BTW, it's quite possible I have the order of events wrong (I've never used it myself). Basically I was relating how it seemed to be intermediately failing when it really was user error. They work well, but require that you follow their procedure.Oct 30, 2009 at 10:13 am #1541196
That's not the Adventurer. I concur with the prior post saying you push the button then immerse the lamp and contacts when using the adventurer. Also to take chemical or other backup; I had the steripen not work right one trip, though I'm not sure whether it was a battery charge issue or just gremlins in the electronics. It's worked fine since.Oct 30, 2009 at 2:11 pm #1541277
I use a classic Steripen, and I too had some issues getting it to work reliably. The button is supposed to be pushed with the contacts OUT of the water. The unit blinks green slowly, and the operator has some time (~15 sec?) to immerse the lamp and contacts. When the contacts are immersed, the lamp lights and the water is disinfected. I had been pushing the button and holding it down and kept getting errors (flashing red.) I discovered that only a very brief push of the button is required for the unit to work properly. I have also noted the presence of the drops of mercury in the inner light tube, and I sometimes shake the unit before activating it to make sure the mercury is distributed through the tube. I have never been at all concerned about mercury poisoning since the tube is hermetically sealed, and is inside a second tube. The tube is essentially a fluorescent light tube made of quartz and without the phosphors to generate visible light. The mercury is essential for the generation of the UV spectrum. I would not be concerned about the mercury at all, unless, of course, the tube gets broken.
I use disposable Li batteries, and I have found that the unit is more finicky in colder conditions. I also carry chlorine dioxide tablets as a backup.
IMHO, I like the Steripen.Oct 30, 2009 at 4:17 pm #1541309
@scottbentzLocale: Southern California
"I use disposable Li batteries, and I have found that the unit is more finicky in colder conditions. I also carry chlorine dioxide tablets as a backup."
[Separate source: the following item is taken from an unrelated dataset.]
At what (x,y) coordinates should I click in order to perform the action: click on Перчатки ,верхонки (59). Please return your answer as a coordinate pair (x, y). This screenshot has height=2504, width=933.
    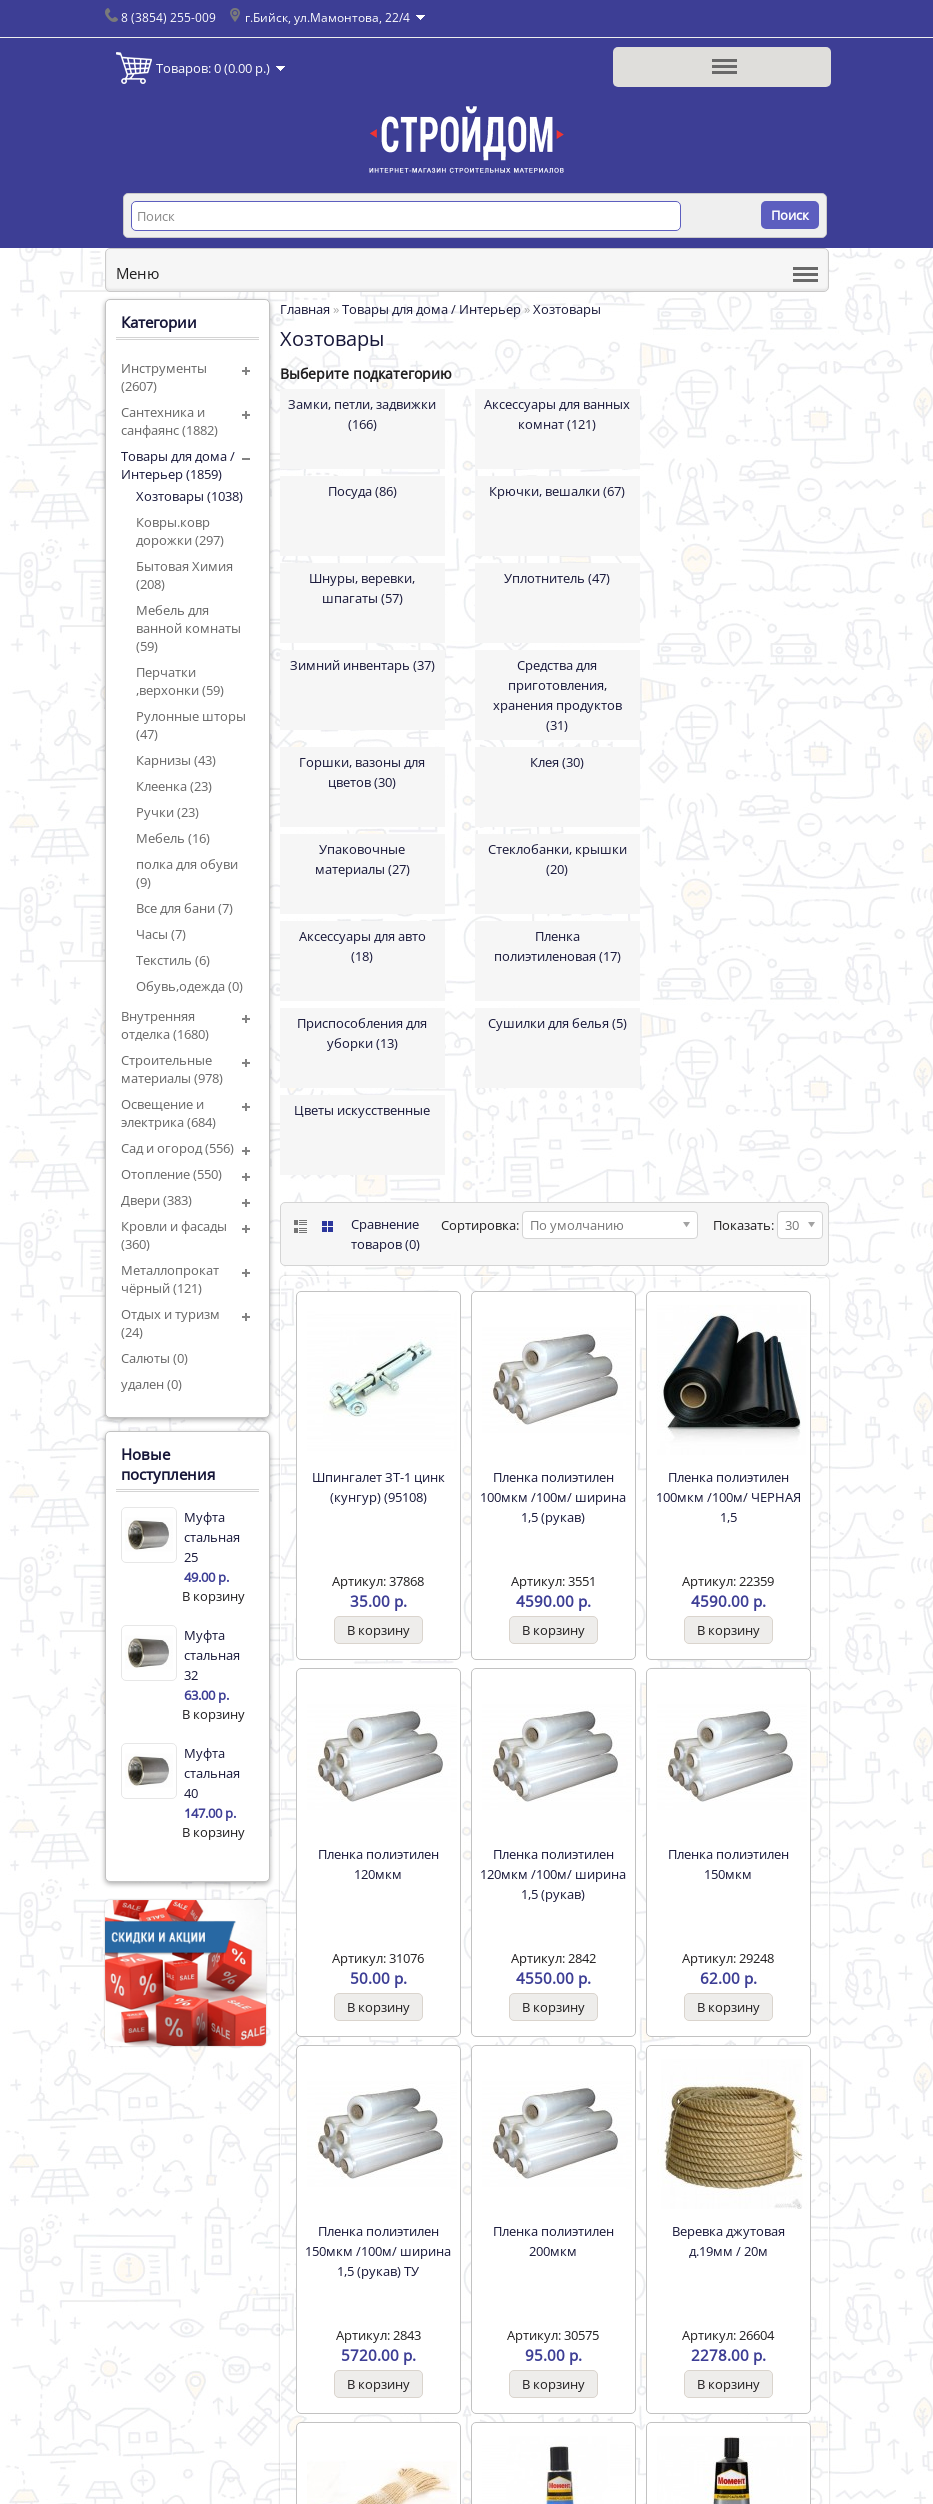     Looking at the image, I should click on (180, 681).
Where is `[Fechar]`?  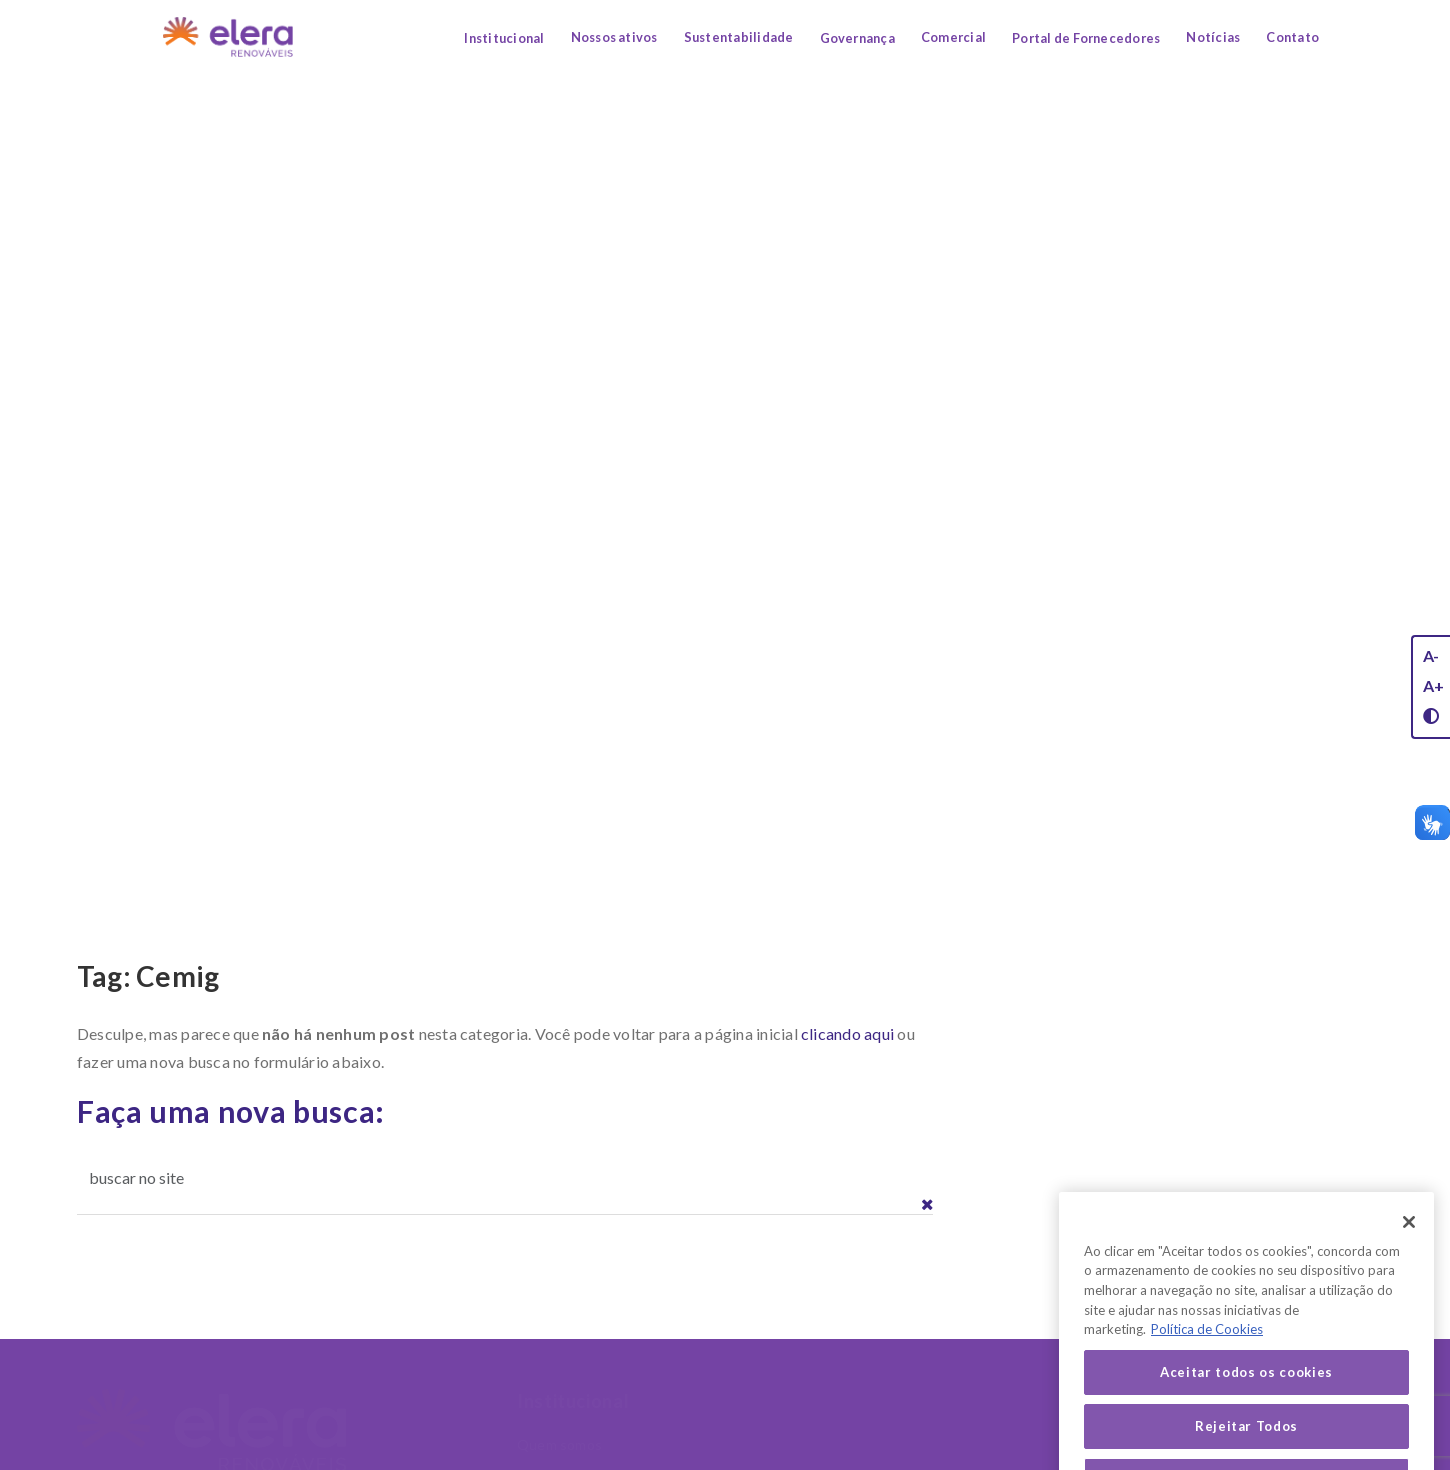 [Fechar] is located at coordinates (1409, 1245). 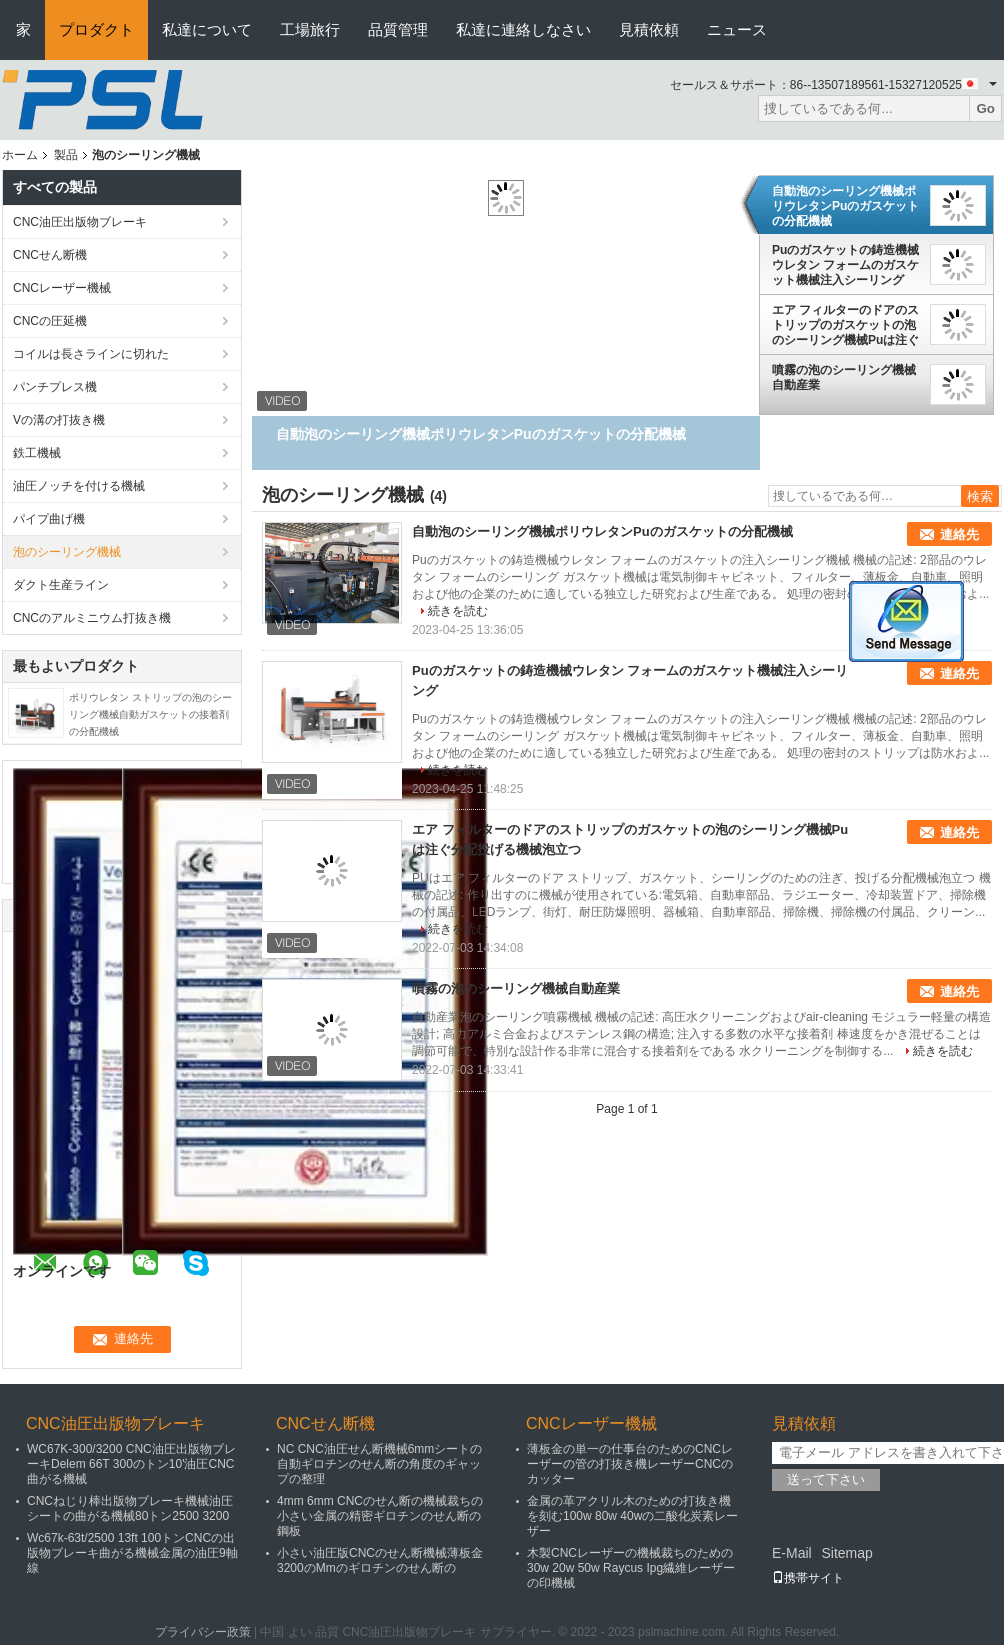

I found that to be true also on our JMT hike this year. We had chlorine dioxide for back up and we used them a lot. Our Journey was VERY inconsistent in colder conditions. It's great when it's working. Just dip it and voila! ready to drink. However, at 5.3 oz. it's a bit of a weight penalty to have a device that is so finicky IMHO.Oct 30, 2009 at 4:21 pm #1541312
While our last trip wasn't "COLD", it was in the 40s and the Steripen was working every time. He does not use rechargeable batteries however.